Despite being the preferred procedure, two-stage revision is associated with a significant failure rate, significant patient morbidity, and exorbitant costs. Two-stage revision is far from ideal for the patient, surgeon, hospital, and health care system, and for a selected group of patients, single-stage revision may be the best option. A literature review by Jackson and Schmalzried demonstrated an 83% success rate for eradication of infection with a direct exchange in 1077 infected THAs. This rate is comparable to acceptable rates for a two-stage revision. The Norwegian Arthroplasty Register demonstrated an 88% 2-year Kaplan-Meier survivorship for a single-stage exchange compared with a 92% survivorship for two-stage revision.
Although most studies focus on eradication of infection as the sole outcome measure, Wolf and co-workers looked at quality-adjusted life years in their review comparing single-stage and two-stage revisions. They found one-stage revision to be superior in terms of short-term and long-term outcome models using patient- and surgeon-derived outcomes. Klouche and associates performed a cost analysis and determined that two-stage revision had a 1.7-fold increase in cost compared with single-stage revision for infection. This raises the question of how much cost a patient and the health care system should endure to improve success rates by as little as 4%.
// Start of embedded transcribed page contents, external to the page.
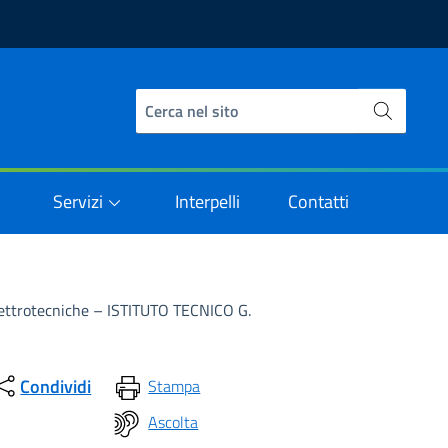
Servizi
Interpelli
Contatti
Elettrotecniche – ISTITUTO TECNICO G.
Condividi
Stampa
Ascolta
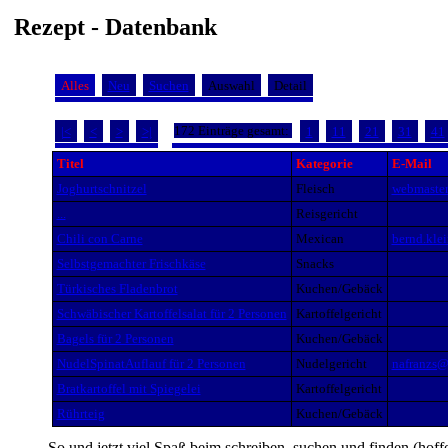
Rezept - Datenbank
Alles
Neu
Suchen
Auswahl
Detail
172 Einträge gesamt:
|<
<
>
>|
1
11
21
31
41
Titel
Kategorie
E-Mail
Joghurtschnitzel
Fleisch
webmaster
...
Reisgericht
Chili con Carne
Mexican
bernd.kl
Selbstgemachter Frischkäse
Snacks
Türkisches Fladenbrot
Kuchen/Gebäck
Schwäbischer Kartoffelsalat für 2 Personen
Kartoffelgericht
Bagels für 2 Personen
Kuchen/Gebäck
NudelSpinatAuflauf für 2 Personen
Nudelgericht
nafranzs
Bratkartoffel mit Spiegelei
Kartoffelgericht
Rührteig
Kuchen/Gebäck
So und jetzt viel Spaß beim schreiben, suchen und finden (hoff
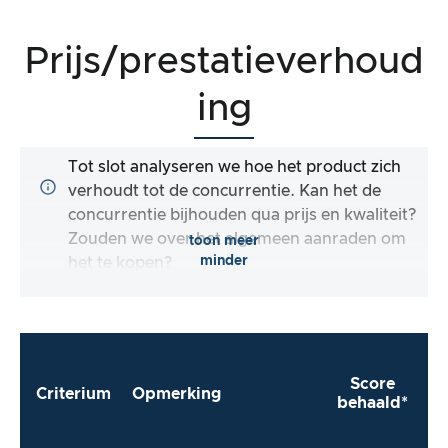
Prijs/prestatieverhoud
ing
Tot slot analyseren we hoe het product zich
verhoudt tot de concurrentie. Kan het de
concurrentie bijhouden qua prijs en kwaliteit?
Zouden we over het algemeen aanraden om
toon meer
minder
het te kopen?
Score
Criterium
Opmerking
behaald*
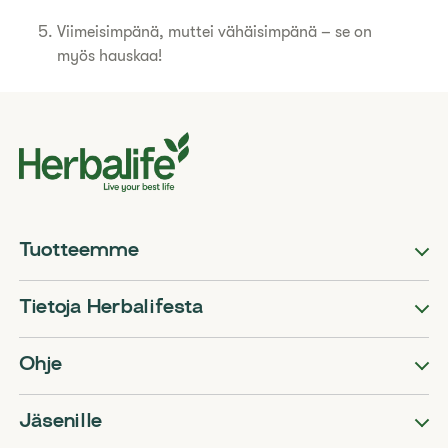
Viimeisimpänä, muttei vähäisimpänä – se on
myös hauskaa!
Tuotteemme
Tietoja Herbalifesta
Ohje
Jäsenille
Single-stage revision currently has a limited role at my institution. This chapter reviews the preoperative evaluation, intraoperative techniques, and postoperative care for single-stage revision as the treatment of a selected group of patients with an infected THA.
Indications and Contraindications
Relative indications include acute perioperative infection with uncemented components, acute hematogenous infection with a low-virulence organism (i.e., methicillin-sensitive Staphylococcus epidermidis , S. aureus , and Streptococcus sp), and a healthy patient with good-quality soft tissues and minimal bone loss.
Contraindications include chronic periprosthetic infection with compromised soft tissues, chronic periprosthetic infection with a sinus tract, chronic periprosthetic infection with a methicillin-resistant organism (i.e., methicillin-resistant S. epidermidis and group D streptococci), polymicrobial infections, and gram-negative infections (e.g., Pseudomonas ).